Note: This bug is displayed in read-only format because
the product is no longer active in Red Hat Bugzilla.
RHEL Engineering is moving the tracking of its product development work on RHEL 6 through RHEL 9 to Red Hat Jira (issues.redhat.com). If you're a Red Hat customer, please continue to file support cases via the Red Hat customer portal. If you're not, please head to the "RHEL project" in Red Hat Jira and file new tickets here. Individual Bugzilla bugs in the statuses "NEW", "ASSIGNED", and "POST" are being migrated throughout September 2023. Bugs of Red Hat partners with an assigned Engineering Partner Manager (EPM) are migrated in late September as per pre-agreed dates. Bugs against components "kernel", "kernel-rt", and "kpatch" are only migrated if still in "NEW" or "ASSIGNED". If you cannot log in to RH Jira, please consult article #7032570. That failing, please send an e-mail to the RH Jira admins at rh-issues@redhat.com to troubleshoot your issue as a user management inquiry. The email creates a ServiceNow ticket with Red Hat. Individual Bugzilla bugs that are migrated will be moved to status "CLOSED", resolution "MIGRATED", and set with "MigratedToJIRA" in "Keywords". The link to the successor Jira issue will be found under "Links", have a little "two-footprint" icon next to it, and direct you to the "RHEL project" in Red Hat Jira (issue links are of type "https://issues.redhat.com/browse/RHEL-XXXX", where "X" is a digit).

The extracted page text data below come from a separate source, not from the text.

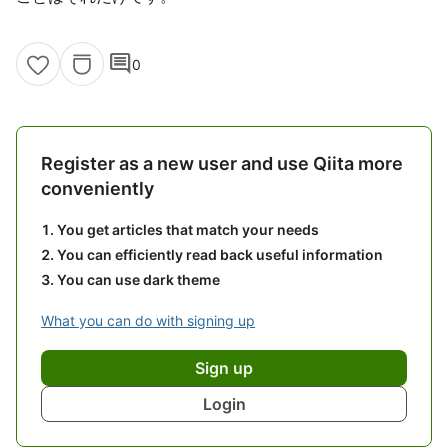
comment
0
Register as a new user and use Qiita more
conveniently
You get articles that match your needs
You can efficiently read back useful information
You can use dark theme
What you can do with signing up
Sign up
Login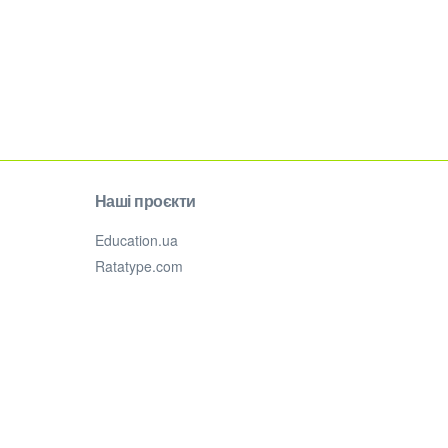
Наші проєкти
Education.ua
Ratatype.com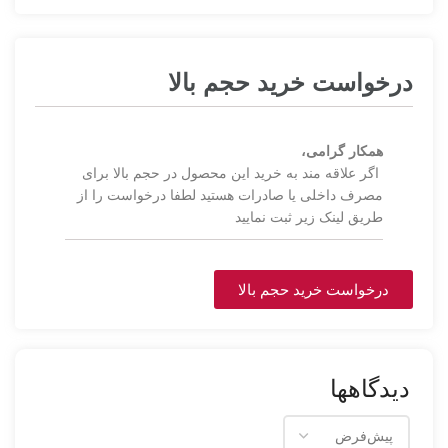
درخواست خرید حجم بالا
همکار گرامی،
اگر علاقه مند به خرید این محصول در حجم بالا برای
مصرف داخلی یا صادرات هستید لطفا درخواست را از
طریق لینک زیر ثبت نمایید
درخواست خرید حجم بالا
دیدگاهها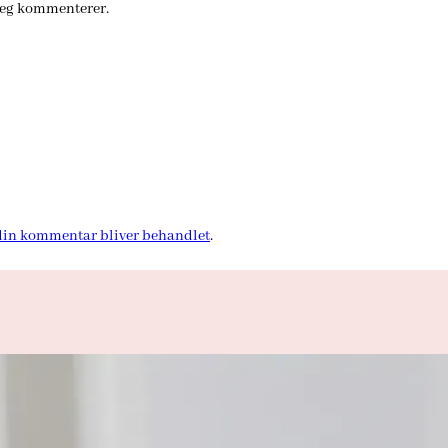
jeg kommenterer.
in kommentar bliver behandlet
.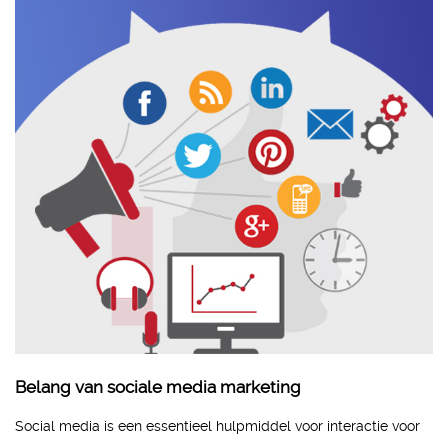
Belang van sociale media marketing
Social media is een essentieel hulpmiddel voor interactie voor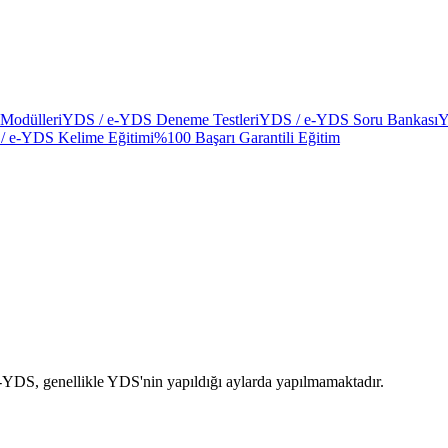
Modülleri
YDS / e-YDS Deneme Testleri
YDS / e-YDS Soru Bankası
Y
/ e-YDS Kelime Eğitimi
%100 Başarı Garantili Eğitim
. e-YDS, genellikle YDS'nin yapıldığı aylarda yapılmamaktadır.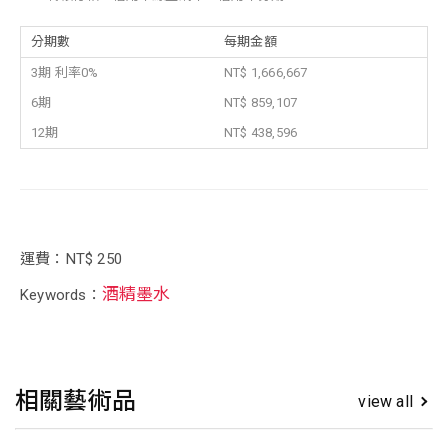
分期數
每期金額
3期 利率0%
NT$ 1,666,667
6期
NT$ 859,107
12期
NT$ 438,596
運費：NT$ 250
酒精墨水
Keywords：
相關藝術品
view all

This same link will be available in a blue banner at the top of the page informing you that that bug has been migrated.
Description of problem:
We are seeing a situation when, at system boot, systemd becomes confused over the state of var-lib-nfs-rpc_pipefs.mount. Specifically, systemd believes that /var/lib/nfs/rpc_pipefs is not mounted, when in fact it is mounted, with the exact same options with which var-lib-nfs-rpc_pipefs.mount would mount it:
```
$ systemctl status var-lib-nfs-rpc_pipefs.mount
● var-lib-nfs-rpc_pipefs.mount - RPC Pipe File System
Loaded: loaded (/usr/lib/systemd/system/var-lib-nfs-rpc_pipefs.mount; static; vendor preset: disabled)
Active: failed (Result: exit-code) since Tue 2023-03-21 17:17:51 EDT; 1min 56s ago
Where: /var/lib/nfs/rpc_pipefs
What: sunrpc
Mar 21 17:17:51 host.example.org systemd[1]: Mounting RPC Pipe File System...
Mar 21 17:17:51 host.example.org mount[905509]: mount: /var/lib/nfs/rpc_pipefs: sunrpc already mounted on /var/lib/nfs/rpc_pipefs.
Mar 21 17:17:51 host.example.org systemd[1]: var-lib-nfs-rpc_pipefs.mount: Mount process exited, code=exited status=32
Mar 21 17:17:51 host.example.org systemd[1]: var-lib-nfs-rpc_pipefs.mount: Failed with result 'exit-code'.
Mar 21 17:17:51 host.example.org systemd[1]: Failed to mount RPC Pipe File System.
$ awk '$2 == "/var/lib/nfs/rpc_pipefs" {print $0}' /proc/mounts
sunrpc /var/lib/nfs/rpc_pipefs rpc_pipefs rw,relatime 0 0
```
When this issue occurs, it breaks our NFS home directories, because we mount our home directories with sec=krb5p, which requires rpc-gssd.service, which requires rpc_pipefs.target, which requires var-lib-nfs-rpc_pipefs.mount. So systemd prevents rpc-gssd.service from running because it thinks a prerequisite hasn’t been met, when in fact all prerequisites are satisfied as per the on-disk state of the system.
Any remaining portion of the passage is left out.